Data was collected in the spring of 1996. Study participants were administered the Bayley Scales of Infant Development - Second Edition (BSID-II) and the Vineland Adaptive Behavior Scales - Interview Edition, Short Form at a testing site at Parkland Memorial Hospital or St. Paul Hospital in Dallas, Texas. The instruments were administered by two doctoral students in school psychology who were blind as to the subject's membership in the clinical or comparison group.
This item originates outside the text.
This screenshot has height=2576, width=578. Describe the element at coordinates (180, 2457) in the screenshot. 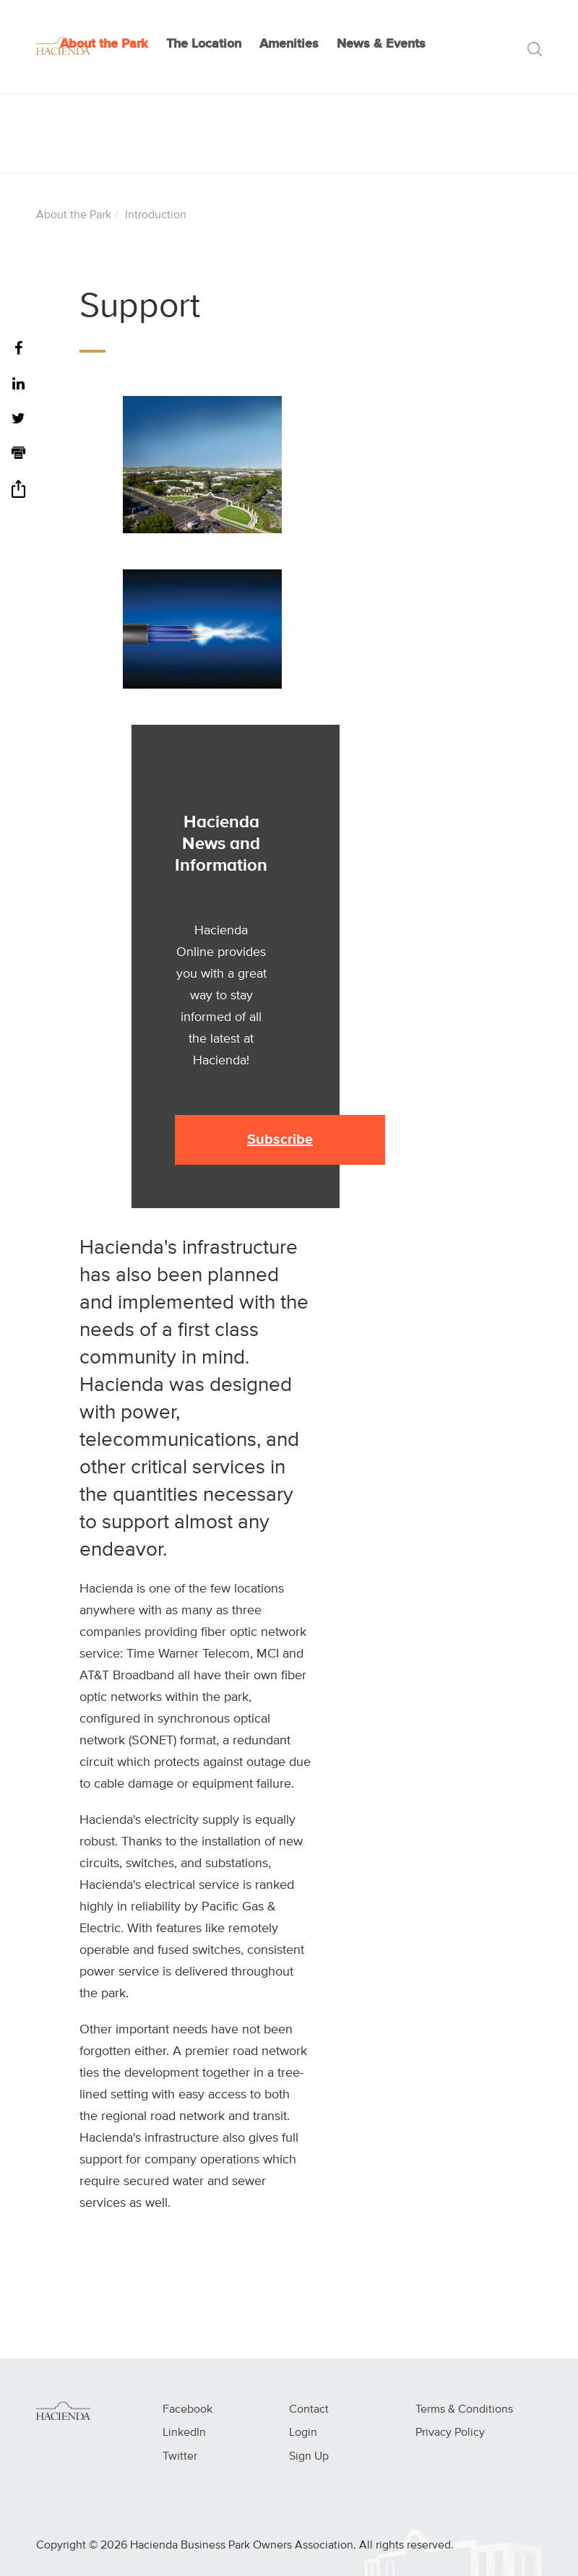 I see `Twitter` at that location.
Differences in the test scores of the clinical and comparison group were analyzed by conducting an ANCOVA, MANOVA, and a Fisher's exact test. A stepwise multiple regression was performed to determine which variables predicted a subject's membership in the clinical group. Finally, a discriminant analysis was conducted to determine if a subject's membership in the clinical or comparison group could be predicted from test scores. The results of the statistical analysis indicated that clinical subjects performed significantly lower on the Bayley Scales of Infant Development - Second Edition and demonstrated higher rates of developmental delay. However, the clinical and comparison groups were not found to differ in terms of their performance on the Vineland Adaptive Behavior Scales. MIMV status and race were significant predictors of the Mental Development Index of the BSID-II. Race, age, sex, and income level were significant predictors of the Composite on the Vineland. The MDI of the BSID-II predicted a subjects membership in the clinical versus comparison group while the Vineland Composite was not a significant predictor. Based on the results of this preliminary investigation, children with prenatally diagnosed MIVM demonstrate lower performance on a test of cognitive development and higher rates of developmental delay. Additional corroborative research is needed to provide the full clinical picture of fetal mild isolated ventriculomegaly.